▶ _What to do_
Output only the lines below from the one containing "Німеччини з таких" to the one containing "Чрезвычайные расходы на", exactly as written, both ends kept.

BEGIN

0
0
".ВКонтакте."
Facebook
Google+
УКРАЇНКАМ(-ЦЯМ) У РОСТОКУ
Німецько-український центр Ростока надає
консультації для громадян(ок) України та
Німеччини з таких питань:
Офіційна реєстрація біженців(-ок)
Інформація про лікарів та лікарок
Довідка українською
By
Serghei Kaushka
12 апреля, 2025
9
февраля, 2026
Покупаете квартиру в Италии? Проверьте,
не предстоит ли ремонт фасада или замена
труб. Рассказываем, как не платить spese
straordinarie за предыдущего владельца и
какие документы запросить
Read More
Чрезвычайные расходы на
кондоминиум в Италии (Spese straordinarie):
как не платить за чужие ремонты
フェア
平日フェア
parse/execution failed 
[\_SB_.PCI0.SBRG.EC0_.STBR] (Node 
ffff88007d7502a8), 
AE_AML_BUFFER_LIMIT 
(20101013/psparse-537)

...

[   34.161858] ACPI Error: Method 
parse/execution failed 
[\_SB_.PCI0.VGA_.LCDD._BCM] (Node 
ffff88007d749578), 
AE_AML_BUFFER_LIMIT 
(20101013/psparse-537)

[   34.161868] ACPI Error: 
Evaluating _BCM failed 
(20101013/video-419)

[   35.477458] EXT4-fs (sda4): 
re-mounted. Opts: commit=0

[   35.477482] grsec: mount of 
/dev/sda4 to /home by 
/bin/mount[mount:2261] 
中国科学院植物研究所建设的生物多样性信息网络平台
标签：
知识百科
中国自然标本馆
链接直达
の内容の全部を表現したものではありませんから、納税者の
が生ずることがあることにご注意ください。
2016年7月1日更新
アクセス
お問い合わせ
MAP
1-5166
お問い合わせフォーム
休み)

END

▶ _Task answer_
Німеччини з таких питань:
Офіційна реєстрація біженців(-ок)
Інформація про лікарів та лікарок
Довідка українською
By
Serghei Kaushka
12 апреля, 2025
9
февраля, 2026
Покупаете квартиру в Италии? Проверьте,
не предстоит ли ремонт фасада или замена
труб. Рассказываем, как не платить spese
straordinarie за предыдущего владельца и
какие документы запросить
Read More
Чрезвычайные расходы на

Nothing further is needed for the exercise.